The effect of dark matter discreteness on light propagation

TL;DR

This paper investigates how the discrete nature of dark matter particles affects light propagation, revealing potential large corrections to angular diameter distance that could constrain dark matter particle mass.

Contribution

It introduces a post-geometrical optics approximation accounting for dark matter discreteness, showing significant effects on light propagation not captured by standard models.

Findings

Negligible correction to redshift from dark matter discreteness

Small average density emerges from local spikes in dark matter

Large correction to angular diameter distance possible, constraining dark matter mass

Abstract

Light propagation in cosmology is usually studied in the geometrical optics approximation which requires the spacetime curvature to be much smaller than the light wavenumber.
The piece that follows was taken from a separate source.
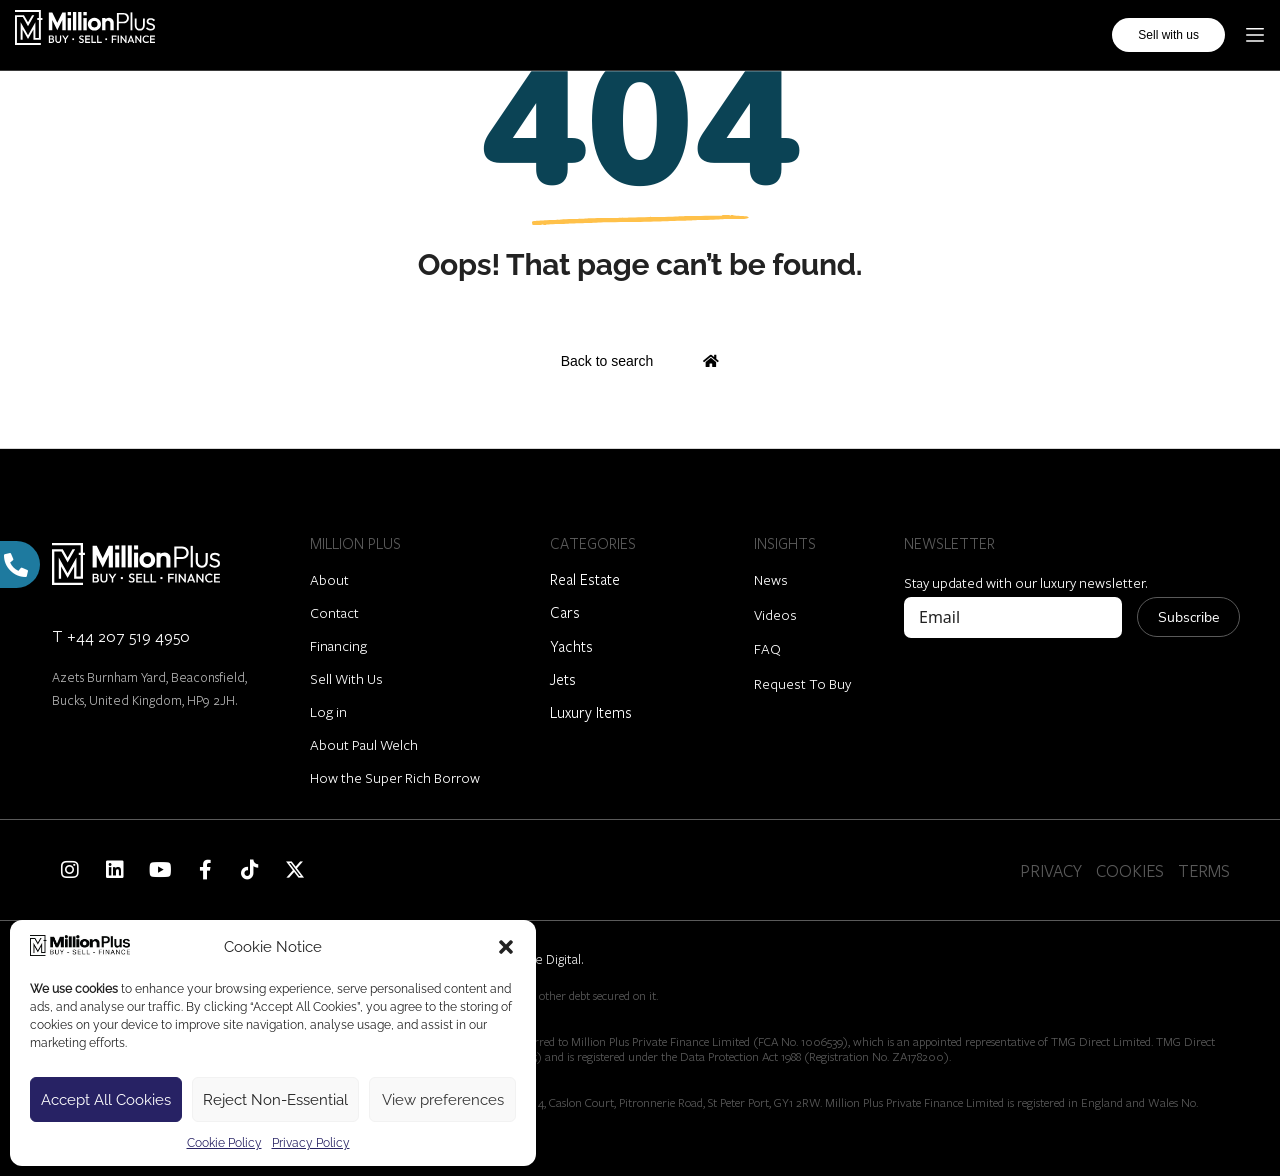 This screenshot has width=1280, height=1176. What do you see at coordinates (771, 579) in the screenshot?
I see `News` at bounding box center [771, 579].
However, for non-fuzzy particle dark matter the curvature is concentrated in widely separated spikes at particle location. If the particle mass is localised within a Compton wavelength, then for masses $\gtrsim10^4$ GeV the curvature is larger than the energy of CMB photons. We consider a post-geometrical optics approximation that includes curvature. Photons gain a gravity-induced mass when travelling through dark matter, and light paths are not null nor geodesic. We find that the correction to the redshift is negligible. For the angular diameter distance, we show how the small average density emerges from the large local spikes when integrating along the light ray. We find that there can be a large correction to the angular diameter distance even for photon energies much larger than the curvature. This may allow to set a strong upper limit on the mass of dark matter particles. We discuss open issues related to the validity of our approximations.